▸ **Information shown**
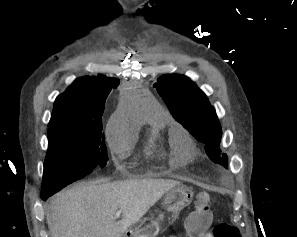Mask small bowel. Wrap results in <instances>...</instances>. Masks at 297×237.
I'll use <instances>...</instances> for the list:
<instances>
[{
  "instance_id": "small-bowel-1",
  "label": "small bowel",
  "mask_w": 297,
  "mask_h": 237,
  "mask_svg": "<svg viewBox=\"0 0 297 237\" xmlns=\"http://www.w3.org/2000/svg\"><path fill=\"white\" fill-rule=\"evenodd\" d=\"M204 237H212V235L207 233V234L204 235Z\"/></svg>"
}]
</instances>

▸ **Work task**
Be exact. Write out all the entries and omit the pictures.

▸ **Answer box**
Mask small bowel. Wrap results in <instances>...</instances>. Masks at 297×237.
I'll use <instances>...</instances> for the list:
<instances>
[{
  "instance_id": "small-bowel-1",
  "label": "small bowel",
  "mask_w": 297,
  "mask_h": 237,
  "mask_svg": "<svg viewBox=\"0 0 297 237\" xmlns=\"http://www.w3.org/2000/svg\"><path fill=\"white\" fill-rule=\"evenodd\" d=\"M204 237H212V235L207 233V234L204 235Z\"/></svg>"
}]
</instances>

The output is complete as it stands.